▶ _Work task_
After finding the line with "Home (51, 2450)" in the data below, set down exactly each line through the one with "Accept All [button] (67, 2556)", inclusive, and stop there.

(Screenshot grounding data)
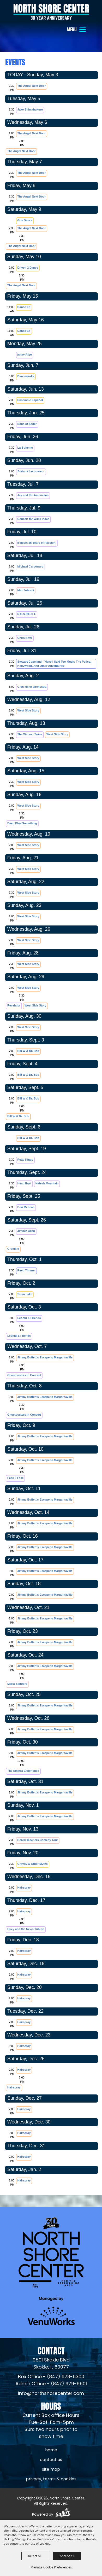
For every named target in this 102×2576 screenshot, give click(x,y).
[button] (77, 29)
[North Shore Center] (51, 12)
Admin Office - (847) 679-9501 (51, 2384)
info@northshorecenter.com (51, 2393)
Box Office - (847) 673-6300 (51, 2377)
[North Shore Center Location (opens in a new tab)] (51, 2364)
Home (51, 2450)
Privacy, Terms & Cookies (51, 2479)
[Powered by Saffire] (63, 2513)
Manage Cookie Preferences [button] (51, 2567)
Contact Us (51, 2460)
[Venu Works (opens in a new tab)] (51, 2311)
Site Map (51, 2469)
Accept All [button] (67, 2556)
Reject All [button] (34, 2556)
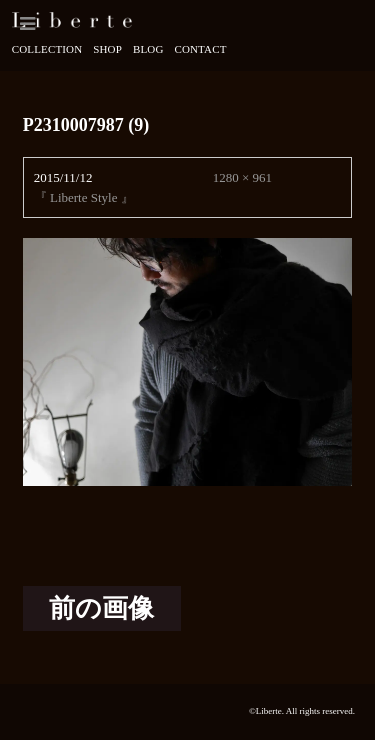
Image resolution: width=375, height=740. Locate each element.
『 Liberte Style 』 (84, 197)
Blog (148, 49)
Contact (200, 49)
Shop (107, 49)
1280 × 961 (242, 177)
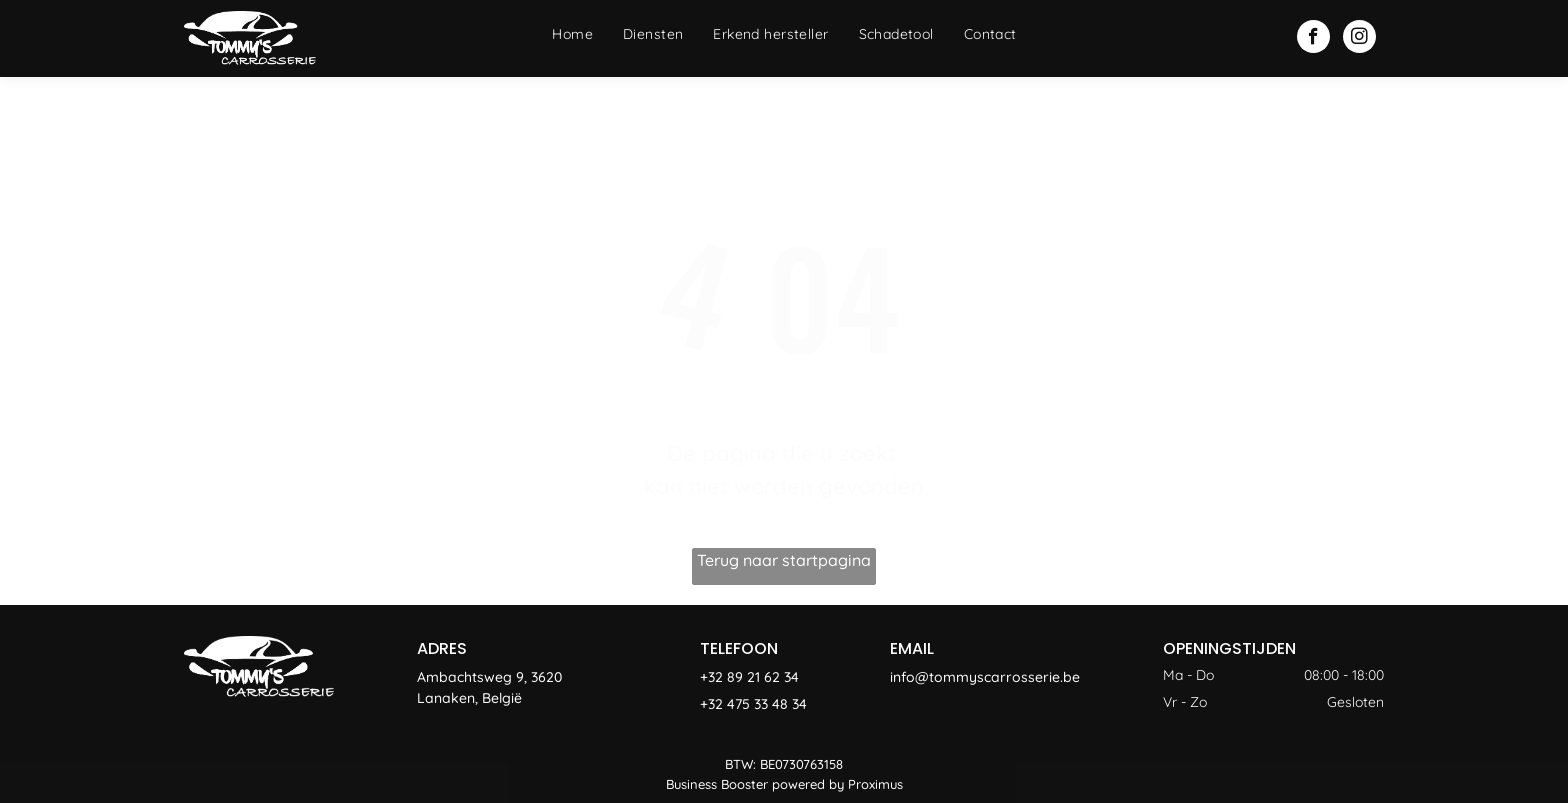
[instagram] (1359, 39)
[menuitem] (572, 34)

▶ _Response_
Home (51, 2450)
Privacy, Terms & Cookies (51, 2479)
[Powered by Saffire] (63, 2513)
Manage Cookie Preferences [button] (51, 2567)
Contact Us (51, 2460)
[Venu Works (opens in a new tab)] (51, 2311)
Site Map (51, 2469)
Accept All [button] (67, 2556)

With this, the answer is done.